Find the nth to last element of a singly linked list.
The minimum number of nodes in list is n.
Example
Given a List 3->2->1->5->null and n = 2, return node whose value is 1.
Here is my thought:
Because we can only count the list from the beginning. If we want to find the nth to last node in the list, we need to know the length of the list -- len.
Then the nth to last node in list we be (len- n)th node from the beginning.

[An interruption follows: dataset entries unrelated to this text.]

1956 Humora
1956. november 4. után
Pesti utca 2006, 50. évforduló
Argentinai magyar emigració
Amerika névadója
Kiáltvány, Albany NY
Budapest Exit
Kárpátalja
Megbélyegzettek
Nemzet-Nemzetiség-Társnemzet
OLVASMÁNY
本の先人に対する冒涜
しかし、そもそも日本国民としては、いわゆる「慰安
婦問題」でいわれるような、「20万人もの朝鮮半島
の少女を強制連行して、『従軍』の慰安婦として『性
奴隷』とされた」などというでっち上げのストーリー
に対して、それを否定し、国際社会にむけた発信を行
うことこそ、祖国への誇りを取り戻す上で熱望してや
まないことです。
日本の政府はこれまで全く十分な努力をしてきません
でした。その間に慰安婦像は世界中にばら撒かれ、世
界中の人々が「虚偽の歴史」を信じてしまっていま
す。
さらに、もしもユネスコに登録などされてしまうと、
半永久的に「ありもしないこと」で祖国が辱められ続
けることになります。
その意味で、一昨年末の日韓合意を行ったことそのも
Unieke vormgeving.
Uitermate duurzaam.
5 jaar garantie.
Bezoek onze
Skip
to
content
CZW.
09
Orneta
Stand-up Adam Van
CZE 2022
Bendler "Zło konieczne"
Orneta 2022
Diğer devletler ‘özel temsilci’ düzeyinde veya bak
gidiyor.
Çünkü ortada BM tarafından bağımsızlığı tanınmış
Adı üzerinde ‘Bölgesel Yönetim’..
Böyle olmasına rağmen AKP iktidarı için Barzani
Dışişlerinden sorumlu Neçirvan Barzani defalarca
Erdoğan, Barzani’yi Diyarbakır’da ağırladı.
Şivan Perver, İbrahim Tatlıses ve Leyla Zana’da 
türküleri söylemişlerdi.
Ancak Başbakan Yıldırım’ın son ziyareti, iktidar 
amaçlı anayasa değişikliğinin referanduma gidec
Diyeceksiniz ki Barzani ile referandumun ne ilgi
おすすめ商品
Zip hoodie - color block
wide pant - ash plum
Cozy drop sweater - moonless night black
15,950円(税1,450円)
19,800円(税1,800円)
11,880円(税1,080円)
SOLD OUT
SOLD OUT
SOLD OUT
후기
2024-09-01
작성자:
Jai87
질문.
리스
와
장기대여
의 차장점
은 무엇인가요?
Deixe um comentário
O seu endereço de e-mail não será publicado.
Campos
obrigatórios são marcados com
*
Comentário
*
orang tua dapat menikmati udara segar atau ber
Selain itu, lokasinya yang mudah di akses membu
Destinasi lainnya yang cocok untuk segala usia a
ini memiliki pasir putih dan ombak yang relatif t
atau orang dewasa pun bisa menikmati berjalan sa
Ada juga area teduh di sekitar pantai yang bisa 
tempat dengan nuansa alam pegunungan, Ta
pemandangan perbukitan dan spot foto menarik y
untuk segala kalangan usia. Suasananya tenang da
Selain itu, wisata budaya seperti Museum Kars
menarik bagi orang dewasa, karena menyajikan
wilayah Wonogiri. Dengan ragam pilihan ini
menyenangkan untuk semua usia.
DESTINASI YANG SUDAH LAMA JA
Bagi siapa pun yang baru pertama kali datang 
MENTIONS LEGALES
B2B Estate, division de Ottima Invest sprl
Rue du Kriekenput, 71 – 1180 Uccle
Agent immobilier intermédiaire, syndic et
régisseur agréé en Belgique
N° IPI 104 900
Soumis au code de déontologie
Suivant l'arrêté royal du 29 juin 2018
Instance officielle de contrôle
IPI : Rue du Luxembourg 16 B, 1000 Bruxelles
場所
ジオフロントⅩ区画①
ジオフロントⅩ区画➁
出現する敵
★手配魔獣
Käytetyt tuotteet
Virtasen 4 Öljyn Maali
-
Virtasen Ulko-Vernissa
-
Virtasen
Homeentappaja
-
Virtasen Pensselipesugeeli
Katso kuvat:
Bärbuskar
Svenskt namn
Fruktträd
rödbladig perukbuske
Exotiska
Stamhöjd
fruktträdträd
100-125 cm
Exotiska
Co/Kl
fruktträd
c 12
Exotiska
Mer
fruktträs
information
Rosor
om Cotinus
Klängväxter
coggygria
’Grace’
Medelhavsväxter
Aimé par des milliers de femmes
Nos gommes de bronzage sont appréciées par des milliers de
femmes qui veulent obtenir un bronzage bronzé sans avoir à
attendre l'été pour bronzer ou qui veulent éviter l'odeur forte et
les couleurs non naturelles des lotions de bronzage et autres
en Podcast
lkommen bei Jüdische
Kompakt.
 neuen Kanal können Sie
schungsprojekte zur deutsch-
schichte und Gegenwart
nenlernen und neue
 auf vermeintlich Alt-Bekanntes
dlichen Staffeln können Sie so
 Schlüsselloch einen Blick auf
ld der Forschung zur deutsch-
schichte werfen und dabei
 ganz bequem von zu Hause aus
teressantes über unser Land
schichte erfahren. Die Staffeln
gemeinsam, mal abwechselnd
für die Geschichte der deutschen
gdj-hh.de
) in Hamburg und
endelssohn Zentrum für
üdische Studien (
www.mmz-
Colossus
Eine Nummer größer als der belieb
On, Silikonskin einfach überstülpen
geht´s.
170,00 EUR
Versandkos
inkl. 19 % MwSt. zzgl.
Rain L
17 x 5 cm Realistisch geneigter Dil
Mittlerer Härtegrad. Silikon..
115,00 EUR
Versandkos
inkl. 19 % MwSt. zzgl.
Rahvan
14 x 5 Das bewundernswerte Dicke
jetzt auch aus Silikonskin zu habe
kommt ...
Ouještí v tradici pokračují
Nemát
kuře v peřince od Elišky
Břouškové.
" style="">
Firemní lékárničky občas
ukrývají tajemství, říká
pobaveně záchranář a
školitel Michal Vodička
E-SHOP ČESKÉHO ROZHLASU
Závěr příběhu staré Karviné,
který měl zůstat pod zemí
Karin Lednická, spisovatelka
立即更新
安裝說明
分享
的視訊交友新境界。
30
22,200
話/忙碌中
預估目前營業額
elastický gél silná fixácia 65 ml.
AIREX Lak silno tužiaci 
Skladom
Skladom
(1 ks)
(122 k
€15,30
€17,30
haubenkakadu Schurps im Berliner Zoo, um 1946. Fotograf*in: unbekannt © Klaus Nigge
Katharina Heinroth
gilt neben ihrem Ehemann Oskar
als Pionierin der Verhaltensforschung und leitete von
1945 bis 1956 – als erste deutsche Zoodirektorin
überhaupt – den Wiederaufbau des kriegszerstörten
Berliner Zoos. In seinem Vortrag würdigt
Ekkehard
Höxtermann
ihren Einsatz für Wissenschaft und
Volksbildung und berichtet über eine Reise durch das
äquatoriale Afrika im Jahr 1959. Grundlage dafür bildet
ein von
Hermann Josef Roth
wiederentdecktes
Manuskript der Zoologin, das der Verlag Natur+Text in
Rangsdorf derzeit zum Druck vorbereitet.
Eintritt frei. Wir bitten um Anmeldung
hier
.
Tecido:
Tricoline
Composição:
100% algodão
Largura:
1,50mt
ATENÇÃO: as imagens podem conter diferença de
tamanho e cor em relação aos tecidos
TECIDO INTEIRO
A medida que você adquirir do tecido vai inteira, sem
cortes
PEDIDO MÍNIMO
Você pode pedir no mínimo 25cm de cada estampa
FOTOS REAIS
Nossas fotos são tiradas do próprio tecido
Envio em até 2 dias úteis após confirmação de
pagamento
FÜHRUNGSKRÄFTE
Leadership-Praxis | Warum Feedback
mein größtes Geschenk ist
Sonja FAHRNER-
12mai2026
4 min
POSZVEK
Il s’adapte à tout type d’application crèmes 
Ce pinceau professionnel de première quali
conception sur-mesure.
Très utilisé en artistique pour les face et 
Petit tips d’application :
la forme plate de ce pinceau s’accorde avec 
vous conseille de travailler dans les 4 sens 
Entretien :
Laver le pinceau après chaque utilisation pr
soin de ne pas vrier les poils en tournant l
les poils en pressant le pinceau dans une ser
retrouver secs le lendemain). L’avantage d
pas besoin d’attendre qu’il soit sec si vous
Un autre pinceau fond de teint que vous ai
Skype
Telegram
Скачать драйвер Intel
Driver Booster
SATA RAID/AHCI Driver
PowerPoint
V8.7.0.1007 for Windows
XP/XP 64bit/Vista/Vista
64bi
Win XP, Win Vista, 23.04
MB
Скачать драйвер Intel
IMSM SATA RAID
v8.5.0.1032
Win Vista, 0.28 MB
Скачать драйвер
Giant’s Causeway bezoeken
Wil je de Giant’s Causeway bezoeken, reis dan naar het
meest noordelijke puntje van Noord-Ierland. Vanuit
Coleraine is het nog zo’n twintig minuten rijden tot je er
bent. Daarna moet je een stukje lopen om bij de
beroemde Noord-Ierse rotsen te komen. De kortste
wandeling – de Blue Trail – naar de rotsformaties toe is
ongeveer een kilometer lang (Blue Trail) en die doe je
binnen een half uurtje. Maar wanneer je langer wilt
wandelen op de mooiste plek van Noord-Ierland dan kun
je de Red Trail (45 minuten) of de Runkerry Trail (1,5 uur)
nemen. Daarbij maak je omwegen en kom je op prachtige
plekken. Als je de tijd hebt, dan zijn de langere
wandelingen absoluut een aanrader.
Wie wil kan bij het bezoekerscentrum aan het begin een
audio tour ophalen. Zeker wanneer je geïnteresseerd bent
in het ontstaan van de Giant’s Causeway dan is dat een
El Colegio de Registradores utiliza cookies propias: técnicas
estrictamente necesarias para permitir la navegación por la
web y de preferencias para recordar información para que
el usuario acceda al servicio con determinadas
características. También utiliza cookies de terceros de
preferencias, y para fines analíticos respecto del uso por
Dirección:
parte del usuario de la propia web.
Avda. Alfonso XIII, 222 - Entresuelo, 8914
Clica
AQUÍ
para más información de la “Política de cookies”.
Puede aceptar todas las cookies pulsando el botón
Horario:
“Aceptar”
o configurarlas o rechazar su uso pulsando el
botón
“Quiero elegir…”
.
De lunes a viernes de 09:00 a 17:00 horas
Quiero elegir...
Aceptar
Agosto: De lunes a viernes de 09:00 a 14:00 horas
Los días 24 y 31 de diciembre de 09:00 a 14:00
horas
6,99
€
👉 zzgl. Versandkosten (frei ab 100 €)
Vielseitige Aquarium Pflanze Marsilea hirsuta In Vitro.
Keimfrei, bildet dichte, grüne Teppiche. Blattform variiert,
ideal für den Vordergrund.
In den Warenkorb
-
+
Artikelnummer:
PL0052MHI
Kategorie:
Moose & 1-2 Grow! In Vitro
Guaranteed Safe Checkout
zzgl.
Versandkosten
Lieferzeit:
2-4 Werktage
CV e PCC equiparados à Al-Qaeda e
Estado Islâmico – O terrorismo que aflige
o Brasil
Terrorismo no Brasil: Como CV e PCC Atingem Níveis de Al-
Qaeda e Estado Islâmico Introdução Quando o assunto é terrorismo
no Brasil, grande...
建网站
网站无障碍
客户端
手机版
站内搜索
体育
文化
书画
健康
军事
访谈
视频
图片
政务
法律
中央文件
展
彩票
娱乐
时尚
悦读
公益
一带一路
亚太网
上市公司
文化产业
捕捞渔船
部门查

Therefore, we need to count 2len - n times.
My solution:
/**
* Definition for ListNode.
* public class ListNode {
* int val;
* ListNode next;
* ListNode(int val) {
* this.val = val;
* this.next = null;
* }
* }
*/
public class Solution {
/**
* @param head: The first node of linked list.
* @param n: An integer.
* @return: Nth to last node of a singly linked list.
*/
ListNode nthToLast(ListNode head, int n) {
// write your code here
int len = 0;
ListNode temp = head;
while (temp != null) {
len++;
temp = temp.next;
}
ListNode node = head;
int counter = 0;
for (counter = 0; counter < len - n; counter++) {
node = node.next;
}
return node;
}
}
下面的解法精妙之处在于利用了list的长度。
其实list长度是一定的,并且我们并不需要得到这个长度,先数n个node,剩下的就是len-n个node,此时再让另一个变量或指针从list的头开始一起数,等走到最后时,从头数的变量也走到了第len - n 个node,正好是 nth to last node in list.
public class Solution {
/**
* @param head: The first node of linked list.
* @param n: An integer.
* @return: Nth to last node of a singly linked list.
*/
ListNode nthToLast(ListNode head, int n) {
if (head == null || n < 1) {
return null;
}
ListNode p1 = head;
ListNode p2 = head;
for (int j = 0; j < n - 1; ++j) {
if (p2 == null) {
return null;
}
p2 = p2.next;
}
while (p2.next != null) {
p1 = p1.next;
p2 = p2.next;
}
return p1;
}
}